After a short silence following this he said, “I’m glad you told me.”

I was still unsure about my lapse of convent-like stolidity. Perplexed, I pressed, “What, that I have an eating disorder?”

“Yes, but no. About your anxiety.” He paused, looked off into the distance, and then trained his focus on me once again. The next line he delivered was spoken from somewhere warm and deep, and I don’t doubt it still would have made a plume of smoke appear despite the chilled weather.

“Don’t think you ever have to be perfect for me. I mean, you see how class is run. I am the most flawed person on the face of the earth.”

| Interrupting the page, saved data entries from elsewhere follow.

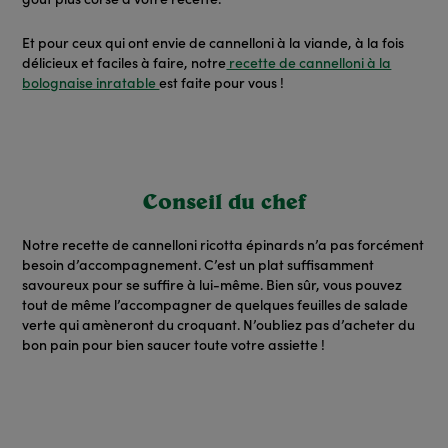
goût plus corsé à votre recette.
Et pour ceux qui ont envie de cannelloni à la viande, à la fois
délicieux et faciles à faire, notre
recette de cannelloni à la
bolognaise inratable
est faite pour vous !
Conseil du chef
Notre recette de cannelloni ricotta épinards n’a pas forcément
besoin d’accompagnement. C’est un plat suffisamment
savoureux pour se suffire à lui-même. Bien sûr, vous pouvez
tout de même l’accompagner de quelques feuilles de salade
verte qui amèneront du croquant. N’oubliez pas d’acheter du
bon pain pour bien saucer toute votre assiette !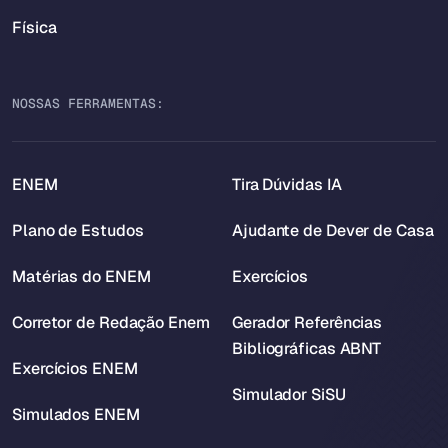
Física
NOSSAS FERRAMENTAS:
ENEM
Tira Dúvidas IA
Plano de Estudos
Ajudante de Dever de Casa
Matérias do ENEM
Exercícios
Corretor de Redação Enem
Gerador Referências
Bibliográficas ABNT
Exercícios ENEM
Simulador SiSU
Simulados ENEM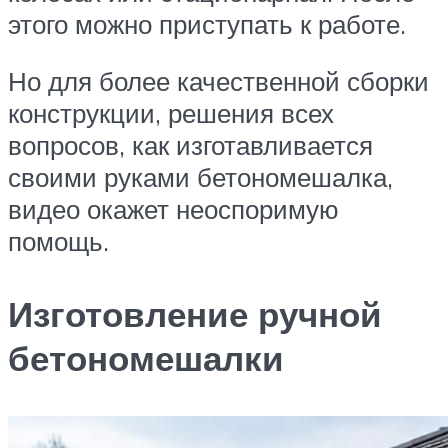
этого можно приступать к работе.
Но для более качественной сборки
конструкции, решения всех
вопросов, как изготавливается
своими руками бетономешалка,
видео окажет неоспоримую
помощь.
Изготовление ручной
бетономешалки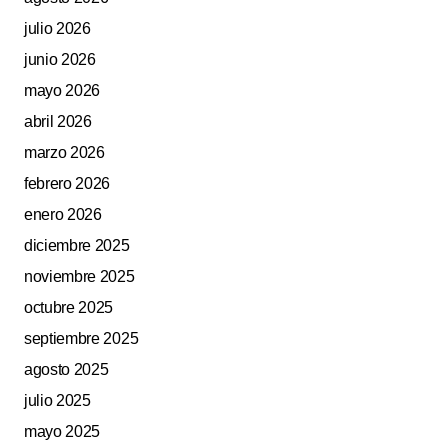
julio 2026
Submit Comment
junio 2026
mayo 2026
abril 2026
marzo 2026
febrero 2026
enero 2026
diciembre 2025
noviembre 2025
octubre 2025
septiembre 2025
agosto 2025
julio 2025
mayo 2025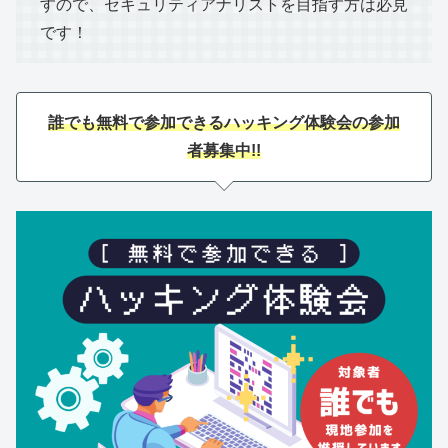
すので、セキュリティアナリストを目指す方は必見
です！
誰でも無料で参加できるハッキング体験会の参加
者募集中!!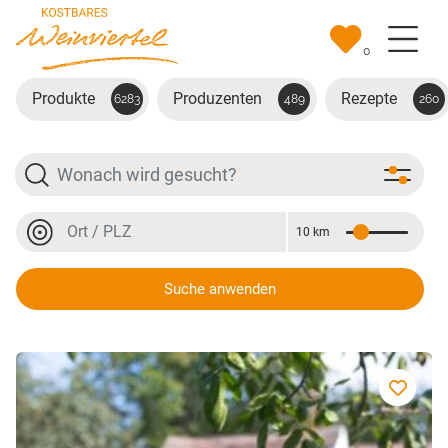
Zum Hauptinhalt springen
0
Produkte
Produzenten
Rezepte
6283
489
260
Suche
Ort oder PLZ
10 km
Entfernung
Ort oder PLZ
Suche anwenden
Traubensaft weiß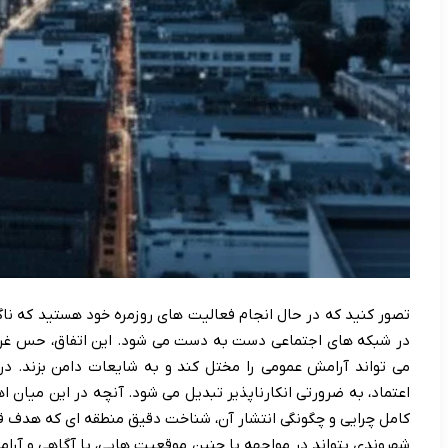
تصور کنید که در حال انجام فعالیت های روزمره خود هستید که نا
در شبکه های اجتماعی دست به دست می شود. این اتفاق، حس غریبی
می تواند آرامش عمومی را مختل کند و به شایعات دامن بزند. در
اعتماد، به ضرورتی انکارناپذیر تبدیل می شود. آنچه در این میان اه
کامل چرایی و چگونگی انتشار آن، شناخت دقیق منطقه ای که هدف قرار
شهروندی بتواند در مواجهه با چنین موقعیت هایی، با آگاهی و آرا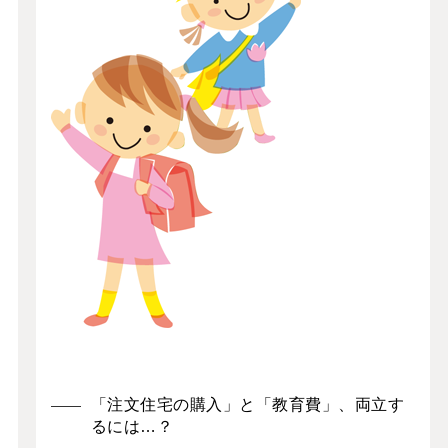
「注文住宅の購入」と「教育費」、両立す
るには…？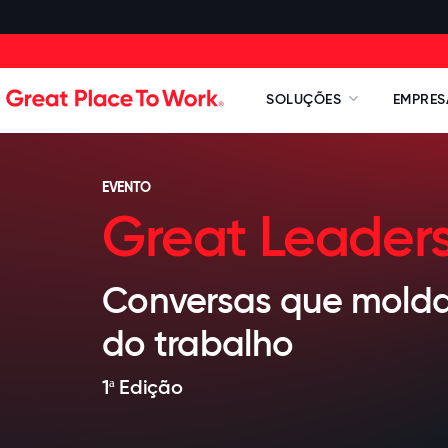
SOLUÇÕES
EMPRES
EVENTO
Great Leader
Conversas que molda
do trabalho
1ª Edição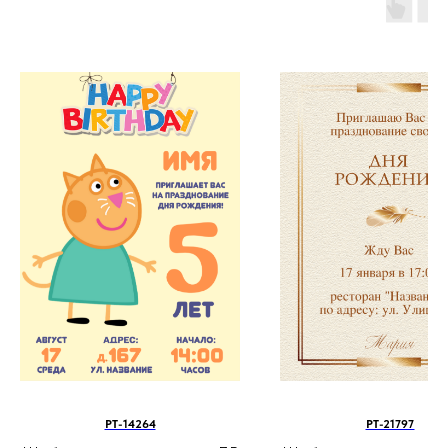
PT-14264
PT-21797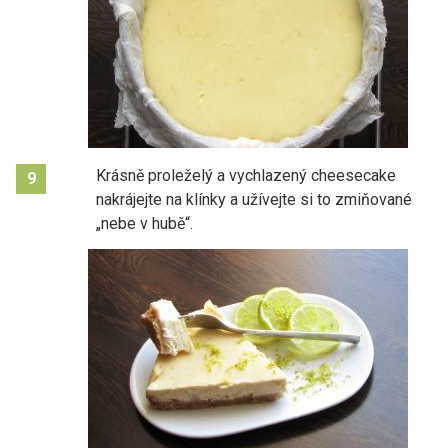
Krásně proleželý a vychlazený cheesecake
9
nakrájejte na klínky a užívejte si to zmiňované
„nebe v hubě“.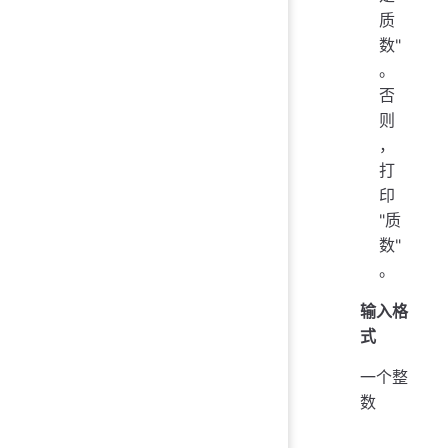
质
数"
。
否
则
，
打
印
"质
数"
。
输入格
式
一个整
数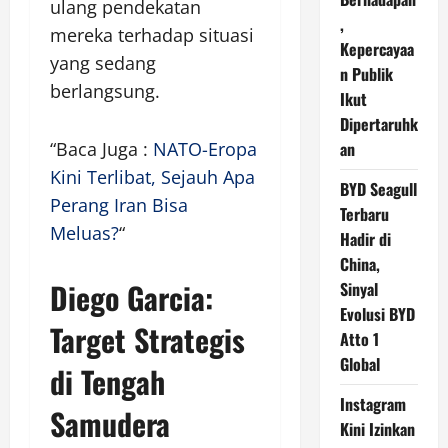
ulang pendekatan
,
mereka terhadap situasi
Kepercayaa
yang sedang
n Publik
berlangsung.
Ikut
Dipertaruhk
“Baca Juga :
NATO-Eropa
an
Kini Terlibat, Sejauh Apa
BYD Seagull
Perang Iran Bisa
Terbaru
Meluas?
“
Hadir di
China,
Diego Garcia:
Sinyal
Evolusi BYD
Target Strategis
Atto 1
Global
di Tengah
Instagram
Samudera
Kini Izinkan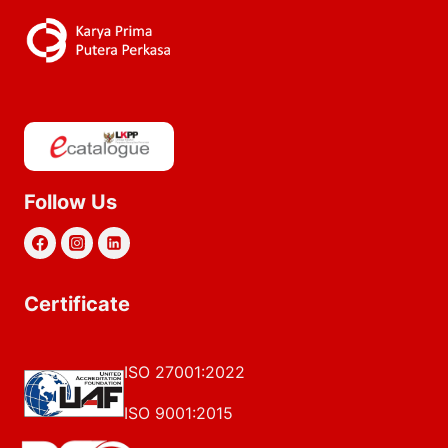
Follow Us
Certificate
ISO 27001:2022
ISO 9001:2015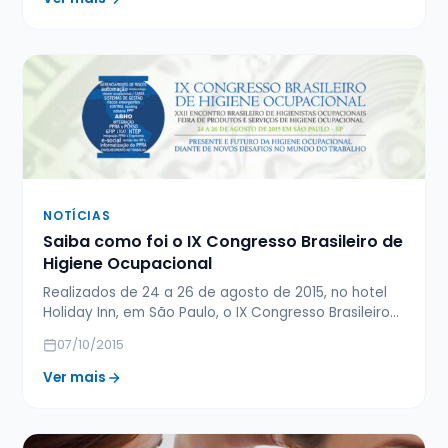
NOTÍCIAS
Saiba como foi o IX Congresso Brasileiro de
Higiene Ocupacional
Realizados de 24 a 26 de agosto de 2015, no hotel
Holiday Inn, em São Paulo, o IX Congresso Brasileiro…
07/10/2015
Ver mais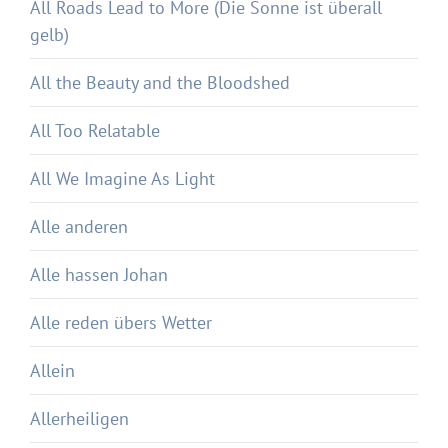
All Roads Lead to More (Die Sonne ist überall
gelb)
All the Beauty and the Bloodshed
All Too Relatable
All We Imagine As Light
Alle anderen
Alle hassen Johan
Alle reden übers Wetter
Allein
Allerheiligen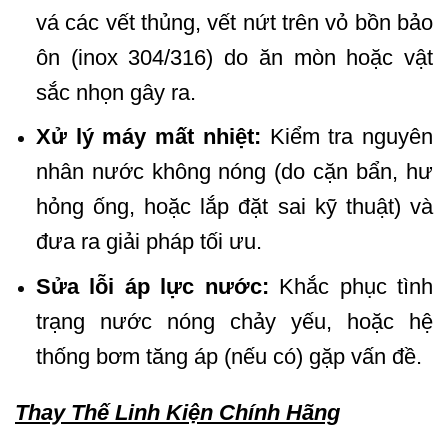
vá các vết thủng, vết nứt trên vỏ bồn bảo
ôn (inox 304/316) do ăn mòn hoặc vật
sắc nhọn gây ra.
Xử lý máy mất nhiệt:
Kiểm tra nguyên
nhân nước không nóng (do cặn bẩn, hư
hỏng ống, hoặc lắp đặt sai kỹ thuật) và
đưa ra giải pháp tối ưu.
Sửa lỗi áp lực nước:
Khắc phục tình
trạng nước nóng chảy yếu, hoặc hệ
thống bơm tăng áp (nếu có) gặp vấn đề.
Thay Thế Linh Kiện Chính Hãng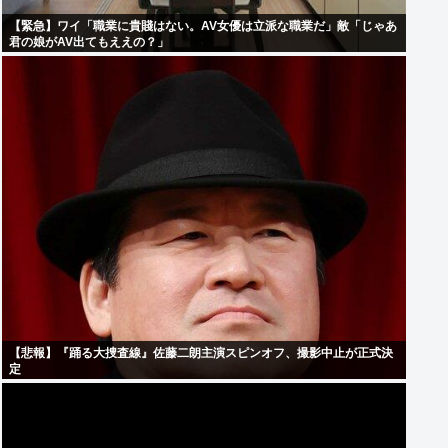
【緊急】ワイ「職業に貴賤はない。AV女優は立派な職業だ」敵「じゃあ
君の娘がAV出てもええの？」
【悲報】『踊る大捜査線』佐藤二朗主演スピンオフ、撮影中止が正式決
定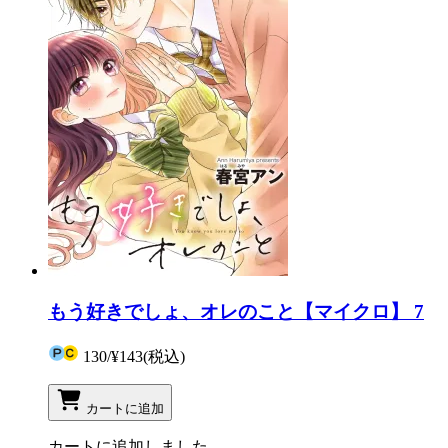
もう好きでしょ、オレのこと【マイクロ】 7
130
/
¥143
(税込)
カートに追加
カートに追加しました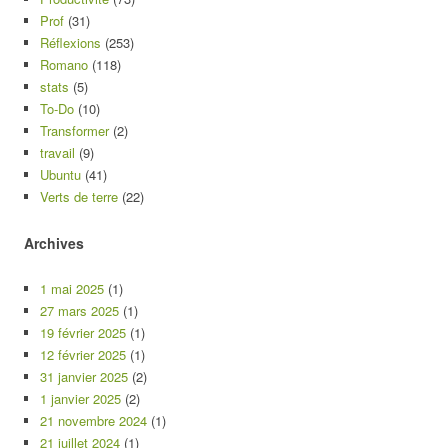
Prof
(31)
Réflexions
(253)
Romano
(118)
stats
(5)
To-Do
(10)
Transformer
(2)
travail
(9)
Ubuntu
(41)
Verts de terre
(22)
Archives
1 mai 2025
(1)
27 mars 2025
(1)
19 février 2025
(1)
12 février 2025
(1)
31 janvier 2025
(2)
1 janvier 2025
(2)
21 novembre 2024
(1)
21 juillet 2024
(1)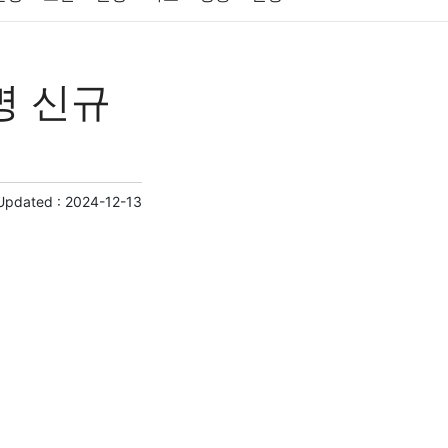
원예
금융
게임
스포츠
사진
명 신규
제
마케팅
부동산
외국어
교육
교통
Updated :
2024-12-13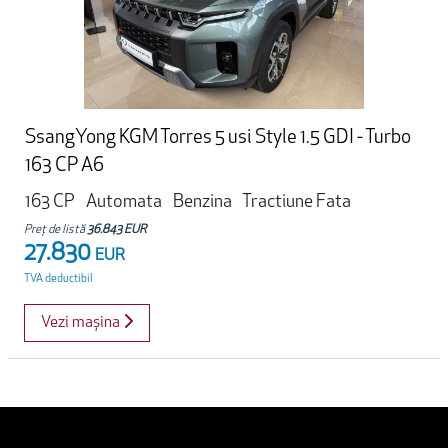
SsangYong KGM Torres 5 usi Style 1.5 GDI - Turbo
163 CP A6
163 CP
Automata
Benzina
Tractiune Fata
Preț de listă
36.843 EUR
27.830
EUR
TVA deductibil
Vezi mașina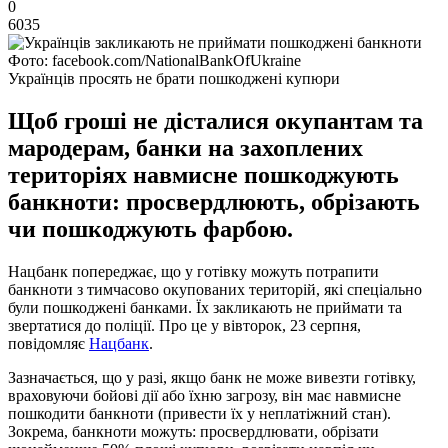
0
6035
Фото: facebook.com/NationalBankOfUkraine
Українців просять не брати пошкоджені купюри
Щоб гроші не дісталися окупантам та
мародерам, банки на захоплених
територіях навмисне пошкоджують
банкноти: просвердлюють, обрізають
чи пошкоджують фарбою.
Нацбанк попереджає, що у готівку можуть потрапити
банкноти з тимчасово окупованих територій, які спеціально
були пошкоджені банками. Їх закликають не приймати та
звертатися до поліції. Про це у вівторок, 23 серпня,
повідомляє
Нацбанк
.
Зазначається, що у разі, якщо банк не може вивезти готівку,
враховуючи бойові дії або їхню загрозу, він має навмисне
пошкодити банкноти (привести їх у неплатіжний стан).
Зокрема, банкноти можуть: просвердлювати, обрізати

I stared at him, hit with a sort of happiness he could hardly know I was experiencing. It was dull at first, as every feeling is, this sort of unsure clause hammering through my system trying to latch on to my soul. The words he had just let loose as easy as an exhale of breath, causation of living, was the grail I had been searching for all these years from various people, just this simple, given sentence spoken out loud. He had given me humanness, then the validation of being such.

“Yeah,” I went on to say, covering up my initial shock with a shrug of my shoulders—a shaky lift and then a weighty release. “I knew that. I knew you didn’t expect perfection from me. I just get this way.”